Overall, the program seems to have benefited the poor during the crisis. Between 1999 and 2004, the poverty incidence rose from 16.7% to 31.2%. However unemployment rose only by three percentage points (from 10.1% to 13.1%) while school enrollment increased from 733,811 to 807,802 in the same period. Contributory health coverage was affected during the crisis, but the decline was compensated by an expansion of coverage by the public sector; thus health sector coverage rose from 95.2% in 1999 to 97.2% in 2003, while infant mortality was somewhat reduced from 14.4 per thousand to 13.9 per thousand.

5. Efficiency:

Uruguay took advantage of the opportunity provided by the crisis to make progress in the structural reform program, particularly in macroeconomic actions and public finances. Though the ICR does not mention specific indicators to help determine how efficiently reforms took place, the indicators shown in part 4 are suggestive of significant progress vis-a-vis the loan amount disbursed. The ICR states that efficient tracking of expenditures was key to the improved sectoral outcomes. SSAL II also set the stage for further reforms to improve the efficiency and equity in social sectors in the longer run.
6. M&E Design, Implementation, & Utilization:

The project did not have a specific M&E data collection or evaluation design, it relied on the indicators produced by the government for other programs and projects.
7. Other (Safeguards, Fiduciary, Unintended Impacts--Positive & Negative):

While progress on social sector reforms advanced as expected, infrastructure policies that formed conditions the Public Services and Social Sectors Structural Loan were not implemented as fast as expected (see component (f) above). A December 2003 Referendum and the Constitutional reform determined that some state monopolies would not be disbanded as previously agreed. Thus, tranches II and III, the funds were not disbursed. Meanwhile, the overall economic situation of Uruguay improved and more advantageous financial options became available. Therefore, the Government of Uruguay decided in early 2005, to request the cancellation of the second and third tranches of SSAL II, for a combined amount of US$75 million. Nevertheless, all planned reforms were implemented in full.

8. Ratings:
ICR
ICR Review
Reason for Disagreement/Comments
Outcome: 
SatisfactorySatisfactoryDespite the cancellation of tranches II and II, project objectives in the social sectors were achieved.
Institutional Dev.: 
SubstantialSubstantial
Sustainability: 
LikelyLikelyAlthough the project lasted a short period of time, the Bank continued to support reforms through a new Social Program Development Policy Loan, approved in June 2005.
Bank Perf.: 
SatisfactorySatisfactory
Borrower Perf.: 
SatisfactorySatisfactory
Quality of ICR: 
Satisfactory

NOTES:
- When insufficient information is provided by the Bank for IEG to arrive at a clear rating, IEG will downgrade the relevant ratings as warranted beginning July 1, 2006.
- ICR rating values flagged with ' * ' don't comply with OP/BP 13.55, but are listed for completeness.

9. Lessons:

- Conditionalities to force countries to disband state monopolies may run counter to public opinion and be subject to voter recall. The Bank might gauge more sensitively the willingness of voters in democratic regimes to give more power to the private sector.

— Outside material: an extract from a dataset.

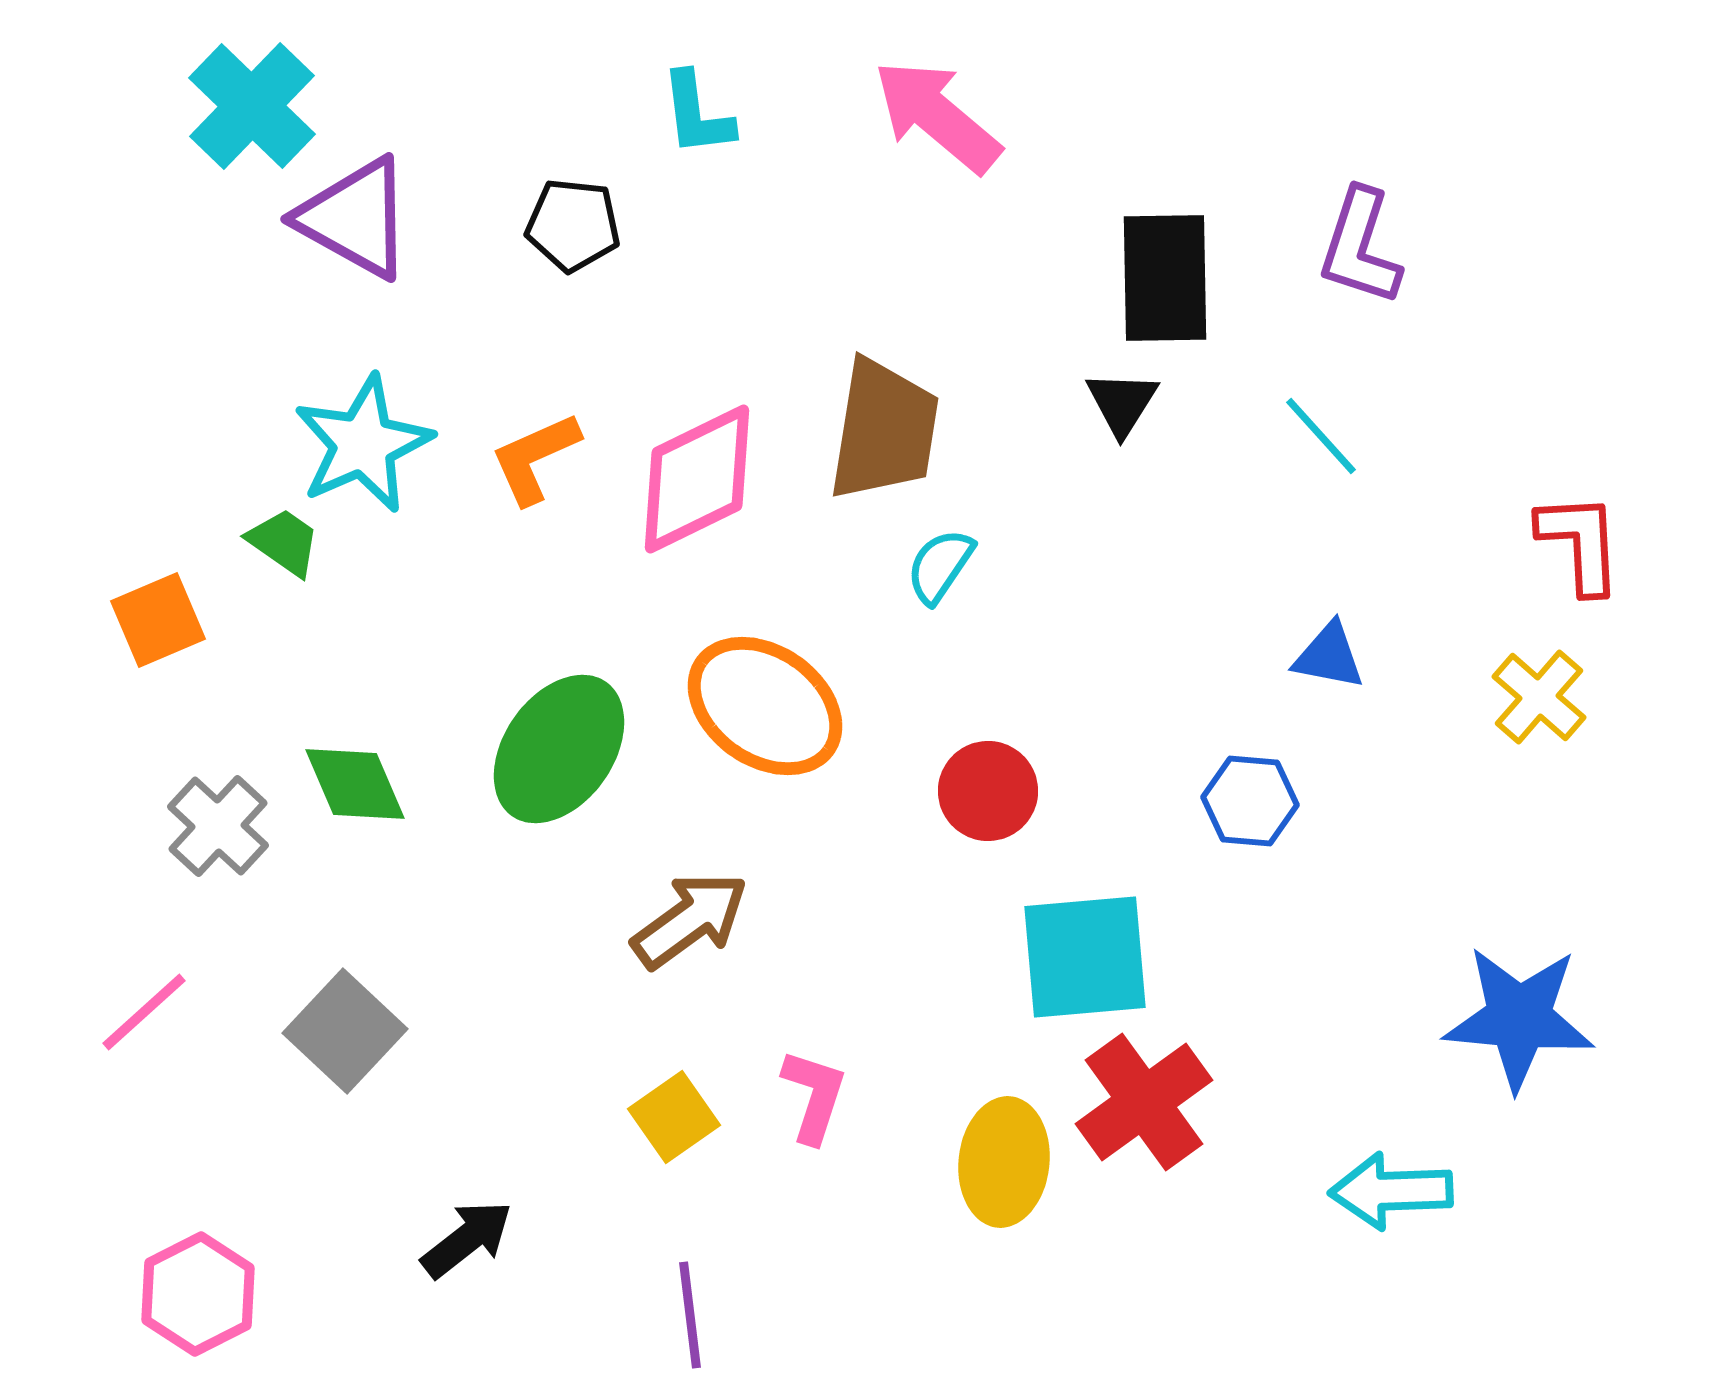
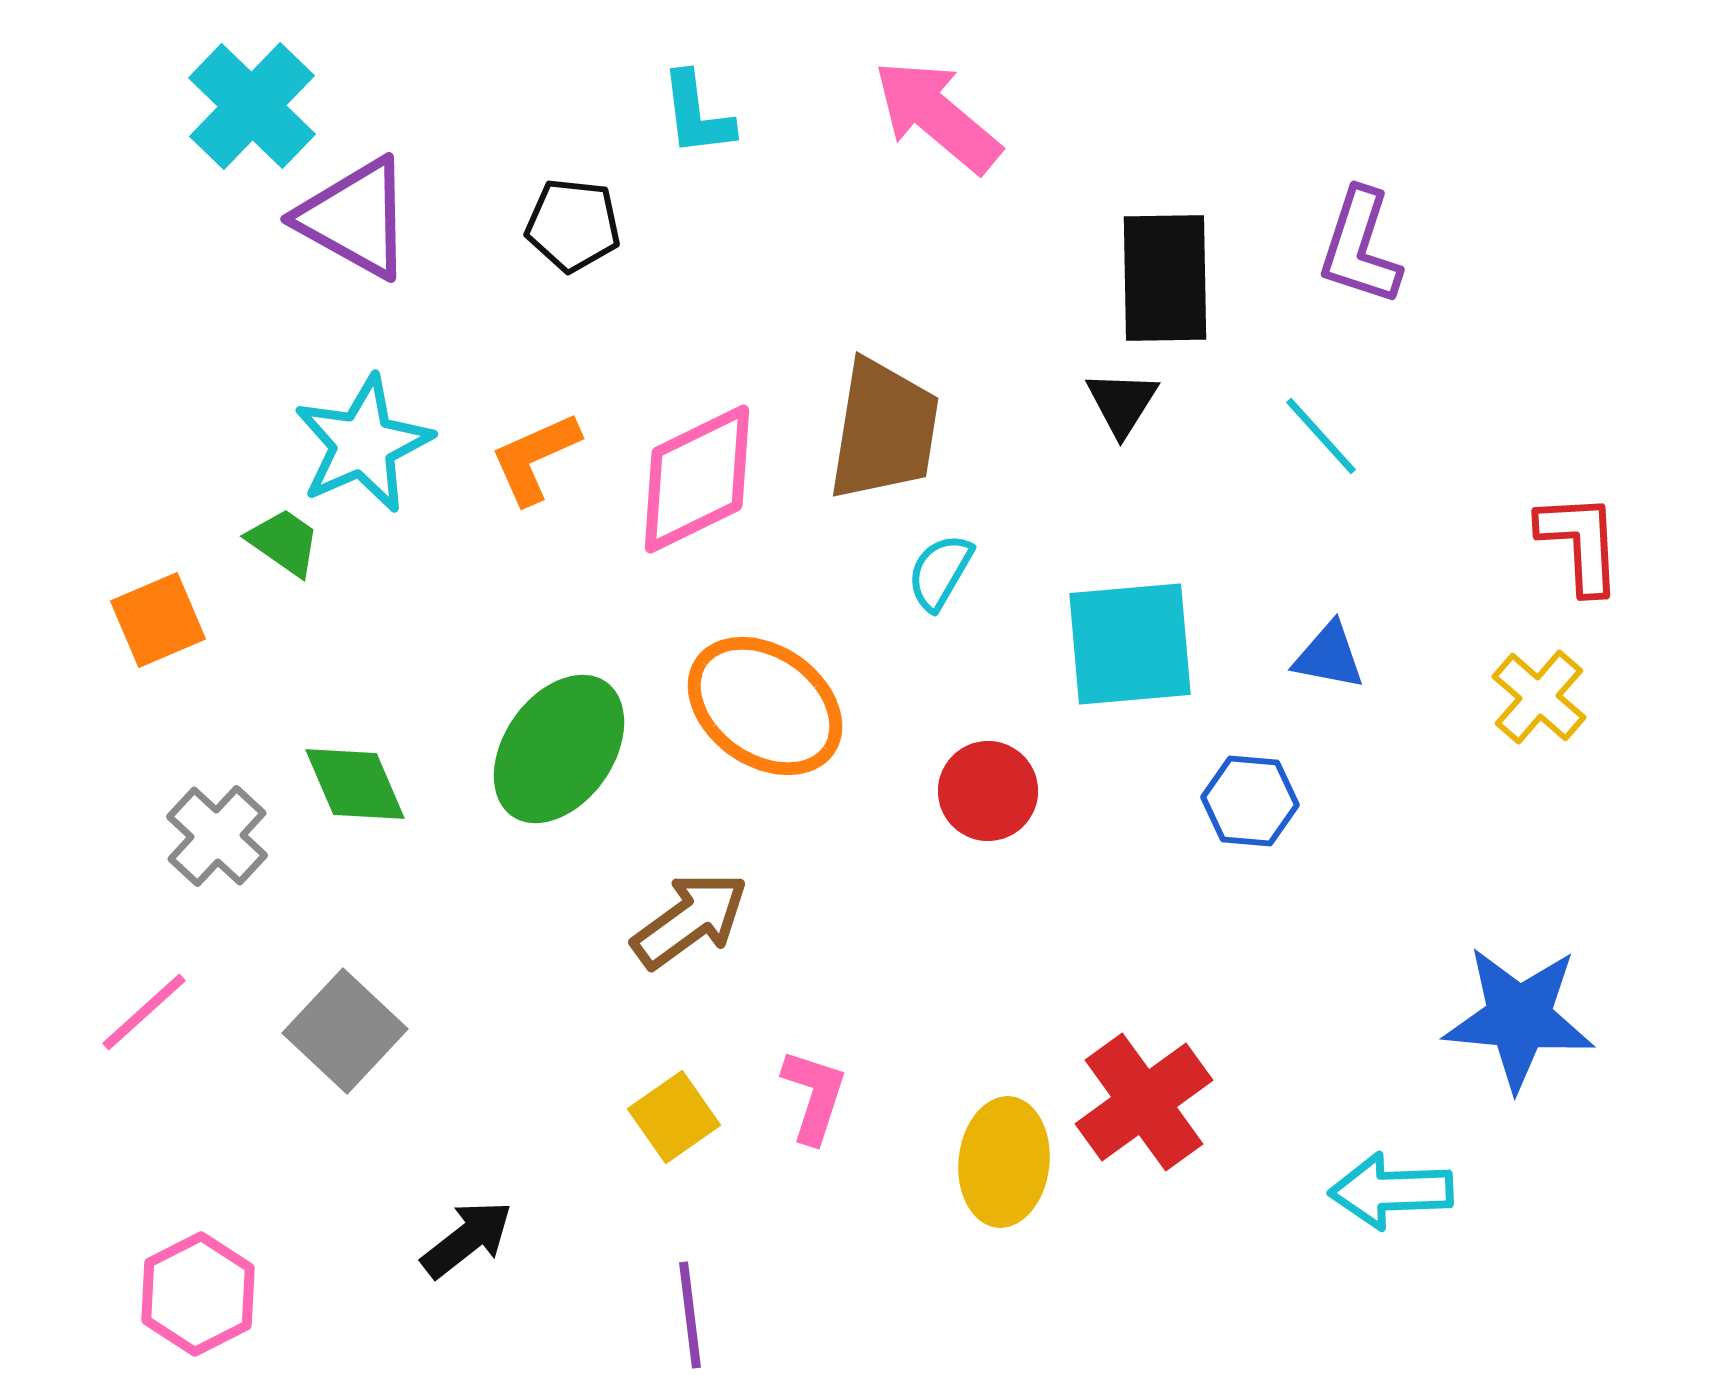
cyan semicircle: moved 6 px down; rotated 4 degrees counterclockwise
gray cross: moved 1 px left, 10 px down
cyan square: moved 45 px right, 313 px up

-When cross-linking conditionalities between different development policy loans, it is important to evaluate the financial leveraging impact but also the potential problems that might arise if reforms move at different speeds.
-Solid prior understanding of the sectors involved in the operation facilitates the preparation and achievements of a structural adjustment program.
-Close and frequent supervision increases sustainability of programs even in period of crisis or government changes.


10. Assessment Recommended?  No

          Why?  

11. Comments on Quality of ICR:

Overall ICR quality is satisfactory. However, it offers no data to show how the various conditions were met. Some data sources are unclear, including the findings on improved efficiency and management in the education sectors. Too many acronyms are used (some unexplained) and make reading at times difficult.